Closed nagr4657 closed 1 year ago

nagr4657 commented 1 year ago

Hi all,

I am running 'qiime songbird multinomial' (using ubuntu 22.04.2 LTS with Qiime2-2020.6) to eventually perform differential abundance testing. I have run into an issue where my input .qza data files sometimes work and sometimes do not. I am working on multiple projects with similar workflows, and as such have similarly generated feature tables.

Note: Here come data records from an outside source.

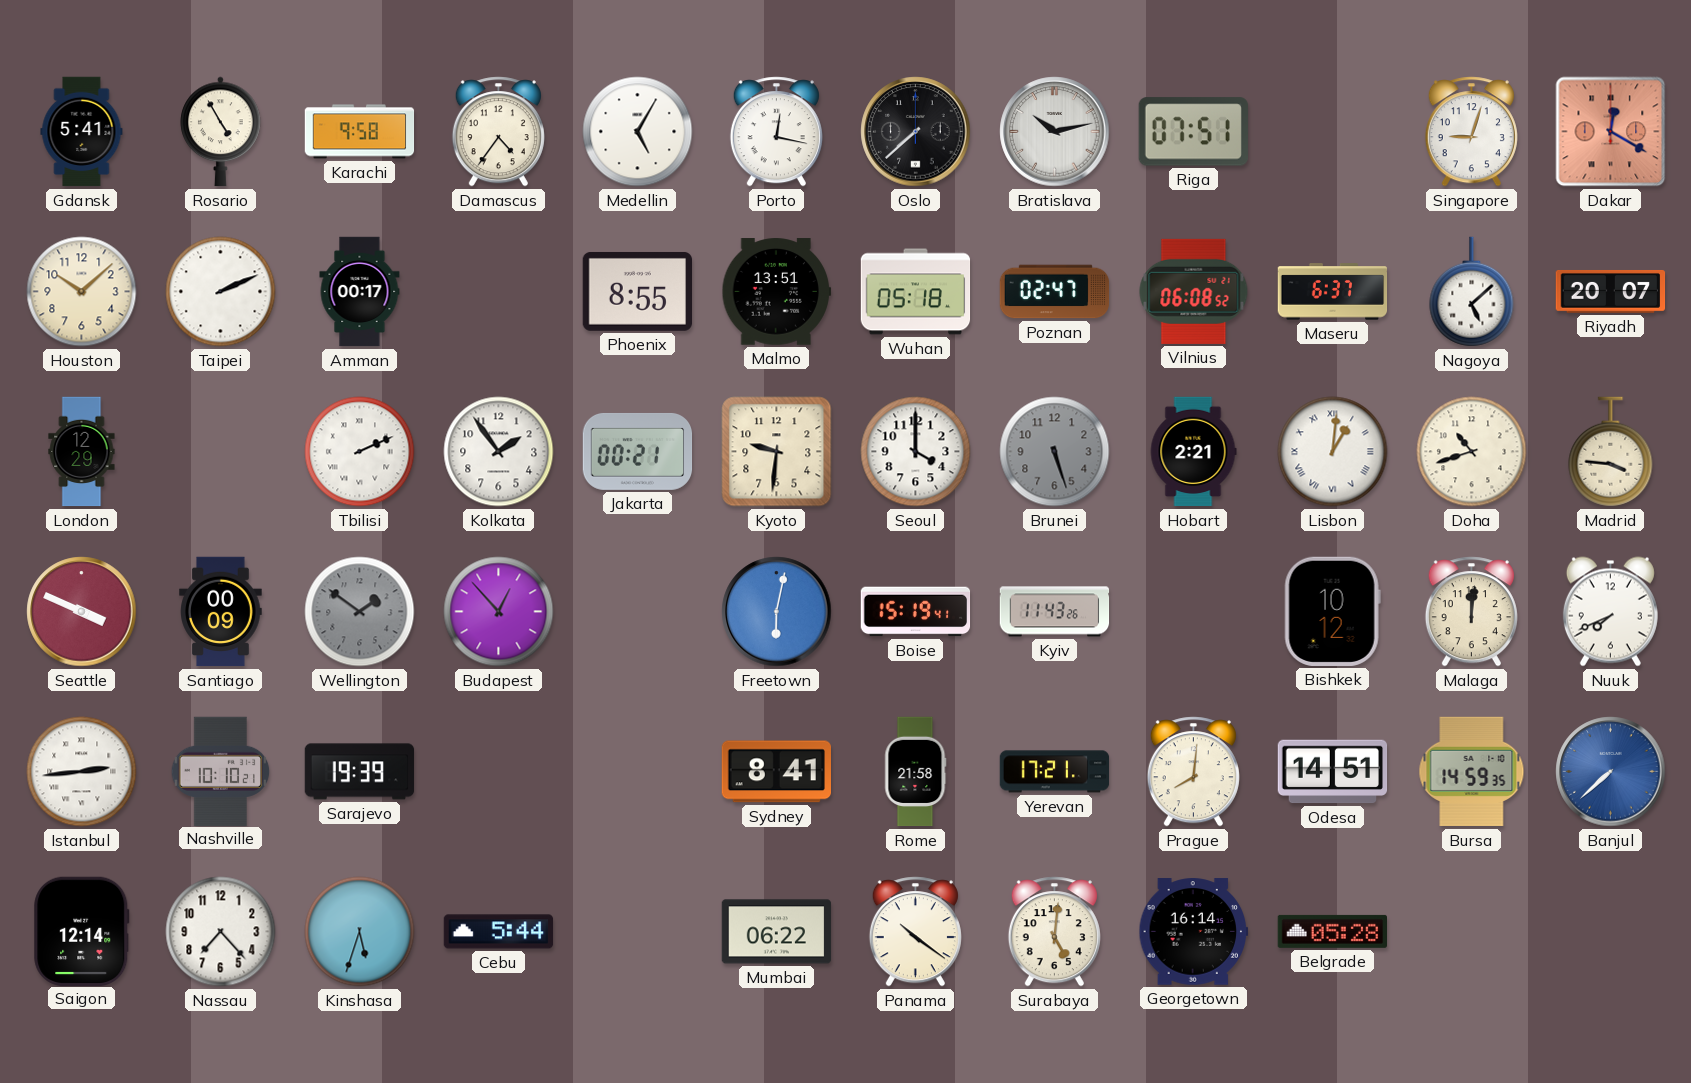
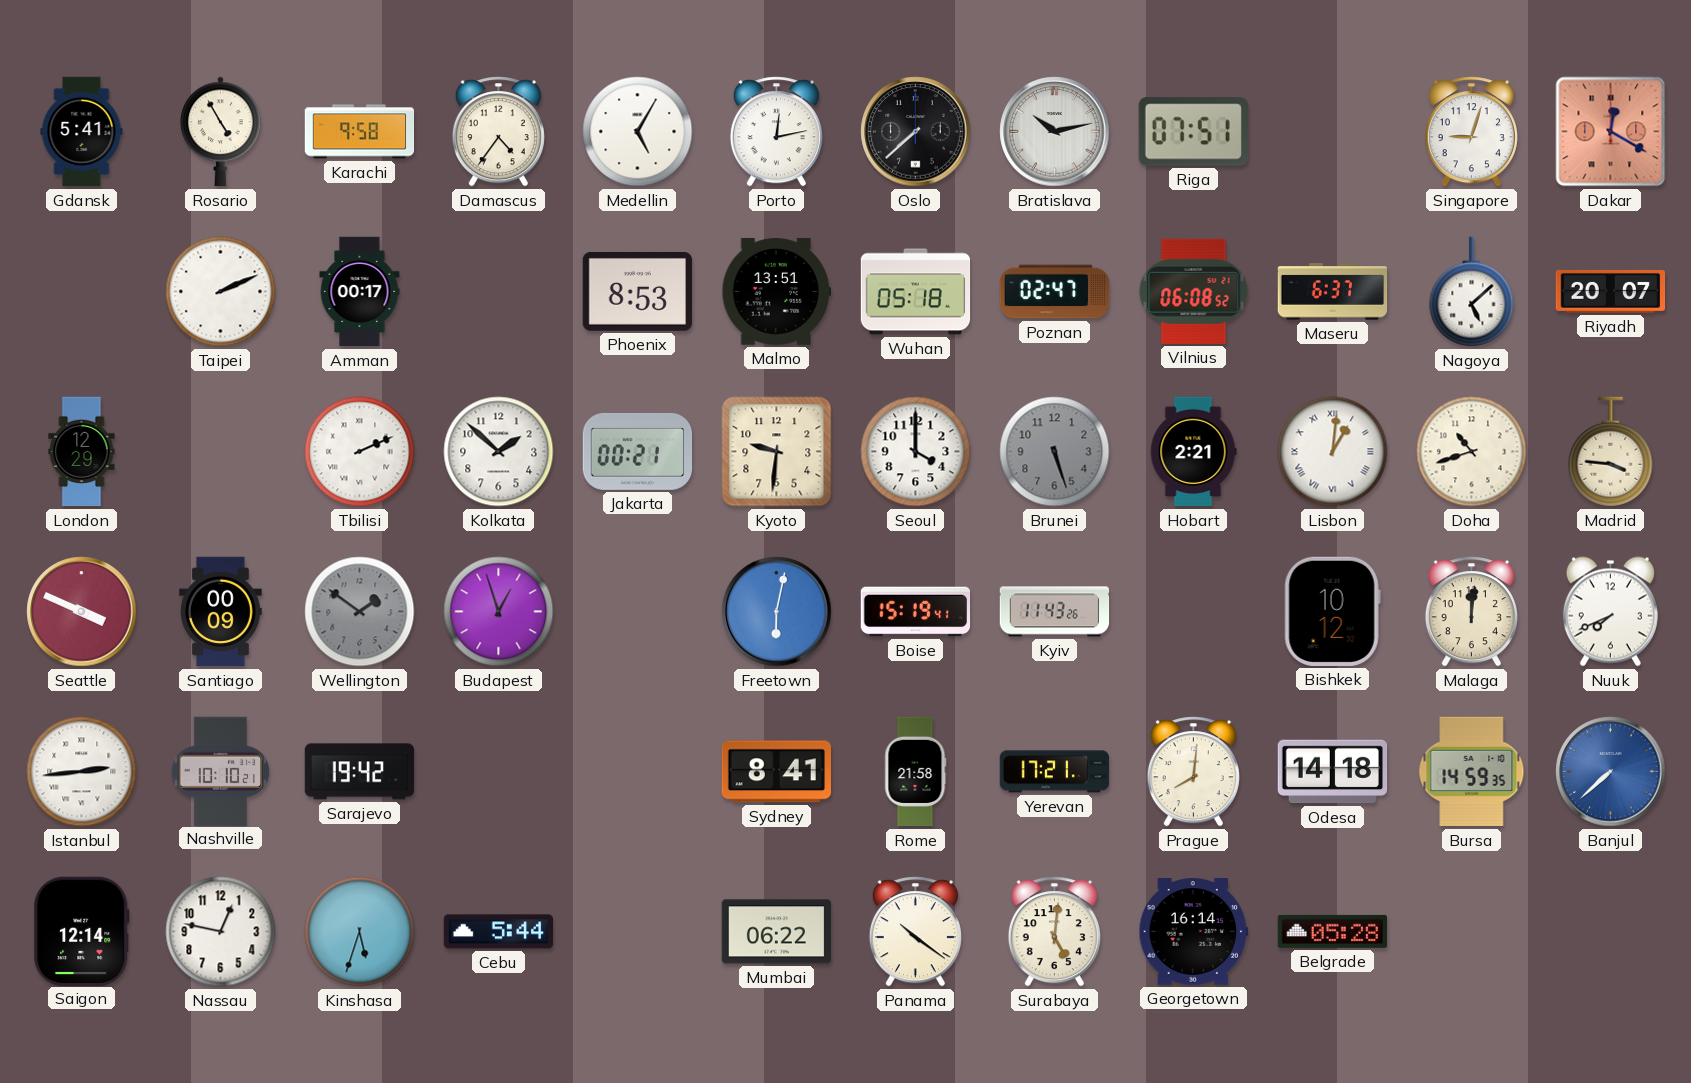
Porto: 12:17 -> 12:13
Houston: 10:08 -> none
Phoenix: 8:55 -> 8:53
Kolkata: 1:54 -> 1:52
Budapest: 12:53 -> 12:57
Sarajevo: 19:39 -> 19:42
Odesa: 14:51 -> 14:18
Nassau: 7:23 -> 12:47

I installed and started by successfully running the function on one of my datasets (FMT): #1

image

I then tried running the same function using a different .qza feature table (in a different directory - acetate) and received this data frame error: #2

image

After some troubleshooting, I figured this issue had to be due to my input .qza file so as a test I re-ran my very first data set again to see if my original feature table (FMT) would still work. As you can see from the code below, I used the exact same files as in image #1 but this time instead of generating my outputs I received another error message: #3

image

Any ideas what might be causing this 'DataFrame' error? I tried using 'qiime dev refresh-cache' and that didn't seem to alleviate the problem.

Thank you!

fedarko commented 1 year ago

Hi @nagr4657,

This is interesting—my guess is that, at some point between the first and second images, something about your QIIME 2 conda environment changed. This error is a symptom of an incompatible (i.e. "too new") pandas version being used, which in turn suggests that your conda environment may be changing somehow in between these two images. Anecdotally, I've seen that sometimes conda can mess up and say that it's still in one conda environment (and then still behave, somewhat, like it's in a different environment).

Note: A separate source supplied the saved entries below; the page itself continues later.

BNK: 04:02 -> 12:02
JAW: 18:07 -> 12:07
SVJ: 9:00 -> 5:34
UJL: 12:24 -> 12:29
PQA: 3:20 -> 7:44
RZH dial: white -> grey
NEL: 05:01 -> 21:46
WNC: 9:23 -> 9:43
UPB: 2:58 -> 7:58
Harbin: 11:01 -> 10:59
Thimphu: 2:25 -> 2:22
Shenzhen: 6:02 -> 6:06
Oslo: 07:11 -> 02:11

If you could please provide the following data, that would help a lot with debugging this:

Also, if you are able to reproduce the first "success" (where you are able to run songbird on the FMT dataset), could you try running songbird on the second (acetate) dataset without leaving the current directory? For example, something like

qiime songbird multinomial \
    --i-table ~/acetate2023/152656_filtered_table_acetateBL1800.qza \
    [other parameters go here...]

If this succeeds, then it proves that something is going wrong when you change directories into ~/acetate2023. If it fails, then something even stranger is going on.

Thanks!

mortonjt commented 1 year ago

I'll also add that you may want to look into your input file more carefully (i.e. qiime tools peek FMT_BL_only_table.qza) to make sure that they are biom tables (not csvs or tab delimited tables).

But I agree with @fedarko it looks like something changed in your environment.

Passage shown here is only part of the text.